Decentralized exchanges (DEXs) now have their highest-ever trading volume ratio compared to centralized exchanges (CEXs).
On July 29, Uniswap founder Hayden Adams highlighted this achievement, noting that “DEX market share is at an all-time high relative to CEX.”
Adams referenced a chart from The Block showing that DEX trading volumes have been rising since the start of this year.
DEX to CEX Spot Volume (Source: X/Hayden Adams)
This trend correlates with a broader bullish market, driven by the US Securities and Exchange Commission’s (SEC) approval of spot exchange-traded funds (ETFs) for major digital assets, including Bitcoin and Ethereum.
Notably, the growth in DEX activity also comes during increased institutional and political interest in the crypto market, especially as the US election approaches.
DEX volume rising
The above confirms findings from CoinGecko’s recently released second-quarter report, which shows a significant shift in crypto trading patterns. The data indicates a decline in spot trading volume on centralized exchanges, while DEXs have experienced a notable increase.
During the second quarter, trading volume on the top 10 DEXs surged 15.7% from the previous quarter, reaching $370.7 billion. This growth is largely attributed to a rise in memecoins and a flurry of airdrops during this period.
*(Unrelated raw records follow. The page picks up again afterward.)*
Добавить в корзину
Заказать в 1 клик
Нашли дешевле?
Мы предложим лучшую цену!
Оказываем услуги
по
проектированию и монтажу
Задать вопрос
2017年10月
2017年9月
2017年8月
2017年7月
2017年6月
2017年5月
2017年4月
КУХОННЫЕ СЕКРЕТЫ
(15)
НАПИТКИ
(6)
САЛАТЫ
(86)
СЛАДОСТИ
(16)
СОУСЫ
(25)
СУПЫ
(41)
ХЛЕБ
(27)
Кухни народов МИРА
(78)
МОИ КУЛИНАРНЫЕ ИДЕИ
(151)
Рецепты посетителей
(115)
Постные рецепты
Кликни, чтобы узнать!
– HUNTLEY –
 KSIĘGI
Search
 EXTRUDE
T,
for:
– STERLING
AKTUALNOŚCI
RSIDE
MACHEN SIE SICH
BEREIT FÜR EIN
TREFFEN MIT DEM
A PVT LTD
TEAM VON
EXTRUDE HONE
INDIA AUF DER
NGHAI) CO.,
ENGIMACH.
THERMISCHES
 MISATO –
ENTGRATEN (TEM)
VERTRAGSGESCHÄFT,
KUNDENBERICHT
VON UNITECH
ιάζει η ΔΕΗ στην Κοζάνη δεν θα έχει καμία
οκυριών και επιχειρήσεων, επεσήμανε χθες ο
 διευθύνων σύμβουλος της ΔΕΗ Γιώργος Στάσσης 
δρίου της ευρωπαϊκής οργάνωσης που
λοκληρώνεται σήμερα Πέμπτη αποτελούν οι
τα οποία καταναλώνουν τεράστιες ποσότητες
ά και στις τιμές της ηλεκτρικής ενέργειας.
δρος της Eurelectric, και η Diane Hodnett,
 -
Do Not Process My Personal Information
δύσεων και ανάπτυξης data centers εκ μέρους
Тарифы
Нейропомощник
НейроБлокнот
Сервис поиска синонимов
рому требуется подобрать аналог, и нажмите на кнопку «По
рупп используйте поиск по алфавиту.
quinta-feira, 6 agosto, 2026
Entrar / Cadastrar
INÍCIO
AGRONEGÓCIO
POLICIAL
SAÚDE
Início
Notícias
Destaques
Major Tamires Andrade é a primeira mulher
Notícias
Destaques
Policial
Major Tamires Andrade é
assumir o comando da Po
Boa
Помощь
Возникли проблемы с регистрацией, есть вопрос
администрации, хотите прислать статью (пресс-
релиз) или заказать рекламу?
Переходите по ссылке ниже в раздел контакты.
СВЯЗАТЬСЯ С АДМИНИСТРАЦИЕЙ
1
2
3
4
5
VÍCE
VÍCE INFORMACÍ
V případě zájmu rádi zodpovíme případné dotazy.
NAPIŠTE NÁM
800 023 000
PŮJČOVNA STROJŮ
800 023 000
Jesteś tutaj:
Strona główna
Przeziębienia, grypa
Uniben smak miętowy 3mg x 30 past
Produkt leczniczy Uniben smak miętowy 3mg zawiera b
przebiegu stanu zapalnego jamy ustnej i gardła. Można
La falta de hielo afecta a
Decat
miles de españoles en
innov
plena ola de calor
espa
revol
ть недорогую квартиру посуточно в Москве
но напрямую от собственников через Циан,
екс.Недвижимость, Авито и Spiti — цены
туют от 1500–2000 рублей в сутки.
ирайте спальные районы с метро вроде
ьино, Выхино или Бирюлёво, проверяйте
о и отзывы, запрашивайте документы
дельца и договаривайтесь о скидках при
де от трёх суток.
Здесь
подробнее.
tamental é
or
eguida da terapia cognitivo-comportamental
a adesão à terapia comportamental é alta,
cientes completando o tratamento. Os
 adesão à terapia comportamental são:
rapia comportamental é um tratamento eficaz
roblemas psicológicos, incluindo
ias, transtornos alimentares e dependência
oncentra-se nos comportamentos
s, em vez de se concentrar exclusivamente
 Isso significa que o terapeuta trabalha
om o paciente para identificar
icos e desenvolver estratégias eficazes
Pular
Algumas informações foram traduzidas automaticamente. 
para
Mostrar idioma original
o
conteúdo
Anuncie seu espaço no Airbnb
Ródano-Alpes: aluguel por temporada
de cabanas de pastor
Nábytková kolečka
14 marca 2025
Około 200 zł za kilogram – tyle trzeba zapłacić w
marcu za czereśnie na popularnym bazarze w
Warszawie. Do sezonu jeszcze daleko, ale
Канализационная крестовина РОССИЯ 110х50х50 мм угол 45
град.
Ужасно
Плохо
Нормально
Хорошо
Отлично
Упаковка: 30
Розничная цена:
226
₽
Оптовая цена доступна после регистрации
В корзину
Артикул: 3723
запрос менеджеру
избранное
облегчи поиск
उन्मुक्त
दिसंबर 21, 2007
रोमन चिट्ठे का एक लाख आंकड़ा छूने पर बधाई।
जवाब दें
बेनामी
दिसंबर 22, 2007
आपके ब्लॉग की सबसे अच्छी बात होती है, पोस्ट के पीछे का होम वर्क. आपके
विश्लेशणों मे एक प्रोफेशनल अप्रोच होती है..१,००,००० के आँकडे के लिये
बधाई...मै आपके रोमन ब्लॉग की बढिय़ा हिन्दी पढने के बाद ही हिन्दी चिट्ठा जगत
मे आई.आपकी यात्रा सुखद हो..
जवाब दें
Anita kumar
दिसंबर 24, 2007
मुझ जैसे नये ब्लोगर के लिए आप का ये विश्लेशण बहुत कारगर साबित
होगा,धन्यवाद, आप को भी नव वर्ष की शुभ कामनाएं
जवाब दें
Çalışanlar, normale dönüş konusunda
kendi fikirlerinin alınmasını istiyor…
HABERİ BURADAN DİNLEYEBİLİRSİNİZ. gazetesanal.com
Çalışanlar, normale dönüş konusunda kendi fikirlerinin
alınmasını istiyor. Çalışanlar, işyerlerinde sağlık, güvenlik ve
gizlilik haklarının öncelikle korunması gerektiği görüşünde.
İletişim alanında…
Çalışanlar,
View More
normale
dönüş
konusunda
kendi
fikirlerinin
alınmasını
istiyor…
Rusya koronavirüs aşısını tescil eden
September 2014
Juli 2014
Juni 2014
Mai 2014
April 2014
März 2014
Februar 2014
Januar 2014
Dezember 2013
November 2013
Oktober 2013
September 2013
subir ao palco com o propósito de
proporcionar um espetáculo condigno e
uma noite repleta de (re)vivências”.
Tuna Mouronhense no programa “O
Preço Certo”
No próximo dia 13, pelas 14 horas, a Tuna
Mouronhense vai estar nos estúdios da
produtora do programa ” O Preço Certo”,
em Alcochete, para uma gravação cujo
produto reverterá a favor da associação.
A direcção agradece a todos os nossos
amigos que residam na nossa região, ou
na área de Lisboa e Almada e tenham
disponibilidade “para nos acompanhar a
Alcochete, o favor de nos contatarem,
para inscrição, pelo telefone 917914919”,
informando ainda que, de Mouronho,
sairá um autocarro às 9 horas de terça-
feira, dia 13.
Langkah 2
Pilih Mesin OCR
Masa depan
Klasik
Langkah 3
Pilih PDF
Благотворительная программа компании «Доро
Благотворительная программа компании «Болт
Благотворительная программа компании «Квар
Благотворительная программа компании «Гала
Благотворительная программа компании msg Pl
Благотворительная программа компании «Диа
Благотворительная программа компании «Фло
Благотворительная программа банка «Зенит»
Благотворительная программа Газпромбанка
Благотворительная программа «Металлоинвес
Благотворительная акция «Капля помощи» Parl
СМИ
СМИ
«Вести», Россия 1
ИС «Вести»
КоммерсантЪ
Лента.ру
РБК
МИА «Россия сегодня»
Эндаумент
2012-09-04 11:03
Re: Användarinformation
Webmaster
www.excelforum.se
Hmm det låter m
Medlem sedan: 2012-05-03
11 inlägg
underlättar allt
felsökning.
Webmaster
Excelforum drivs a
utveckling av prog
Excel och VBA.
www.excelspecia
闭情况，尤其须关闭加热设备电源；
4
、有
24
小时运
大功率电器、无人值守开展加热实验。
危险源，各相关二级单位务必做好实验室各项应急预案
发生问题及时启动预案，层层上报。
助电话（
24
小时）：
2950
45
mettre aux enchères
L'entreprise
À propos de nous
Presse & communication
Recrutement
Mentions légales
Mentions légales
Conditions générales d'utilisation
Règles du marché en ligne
Screengrab showing the volume for the top 10 largest DEXs in Q2 2024 (Source: CoinGecko)
Uniswap remained the leading DEX, commanding 48% of the market share by the end of June. New entrants like Thruster and Aerodrome also saw substantial growth, challenging established players in the lower tier of the DEX market.
Conversely, centralized exchanges saw a 12.2% drop in spot trading volume, totaling $3.4 trillion for the quarter. Despite this decline, Binance continued to lead the market with a 45% share, while other exchanges such as Bybit, Gate.io, Bitget, and HTX performed well.